His solution was simple, albeit entirely illegal. Either split the Gaza seats 50-50 between Frelimo and Renamo or remove Gaza completely from the incoming parliament. “One of the things I’m going to tell President Guebuza is that I will wage war with the Constitutional Council (the body that must eventually validate and proclaim election results) until they accept”, Dhlakama declared. “The solution is to annul the results from Gaza”.Dhlakama claimed that “our members” were thrown out of the Gaza districts of Chicualacuala, Mabalane, Massingir, Massangena, Chibuto and Guija. This is the first time such a sweeping claim has been made. Between them those districts had 356 polling stations, and at every one of them Renamo had the right to appoint a member of staff plus two monitors (one full and one supplementary).In addition every district elections commission contains two Renamo representatives, one of whom is the deputy chairperson. Each district branch of STAE has a Renamo assistant director, two Renamo assistant department heads, and two other staff members appointed by Renamo. Is Dhlakama claiming that all these hundreds of people were expelled from the Gaza districts? Or did Renamo never get round to appointing some of them?
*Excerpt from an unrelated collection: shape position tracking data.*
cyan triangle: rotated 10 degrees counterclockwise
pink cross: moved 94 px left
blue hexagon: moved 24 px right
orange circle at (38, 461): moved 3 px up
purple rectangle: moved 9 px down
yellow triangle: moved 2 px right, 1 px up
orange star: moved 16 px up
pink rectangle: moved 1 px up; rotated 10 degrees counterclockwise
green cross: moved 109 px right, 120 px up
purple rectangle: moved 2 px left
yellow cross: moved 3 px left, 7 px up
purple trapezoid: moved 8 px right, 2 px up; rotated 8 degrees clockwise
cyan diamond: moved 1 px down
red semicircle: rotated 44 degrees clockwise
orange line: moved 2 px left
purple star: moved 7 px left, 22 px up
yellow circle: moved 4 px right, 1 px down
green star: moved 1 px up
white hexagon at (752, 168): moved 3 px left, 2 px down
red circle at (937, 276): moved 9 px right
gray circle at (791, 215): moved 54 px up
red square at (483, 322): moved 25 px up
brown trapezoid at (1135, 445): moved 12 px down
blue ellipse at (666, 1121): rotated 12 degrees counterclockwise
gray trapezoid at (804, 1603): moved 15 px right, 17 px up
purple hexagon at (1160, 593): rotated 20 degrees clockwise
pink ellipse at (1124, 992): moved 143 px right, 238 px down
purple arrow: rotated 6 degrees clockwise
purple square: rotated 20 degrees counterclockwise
Dhlakama also claimed that there was a low turnout in the opposition stronghold of Zambezia because “I believe that STAE received orders to strategically remove the names of people (from the electoral registers) because most of them vote for the opposition”.But Renamo is just as much inside STAE in Zambezia as anywhere else. Did the Renamo assistant provincial and district STAE directors in Zambezia not notice names being removed from the electoral registers? Perhaps Dhlakama is suggesting that all the STAE members his party appointed are incompetent.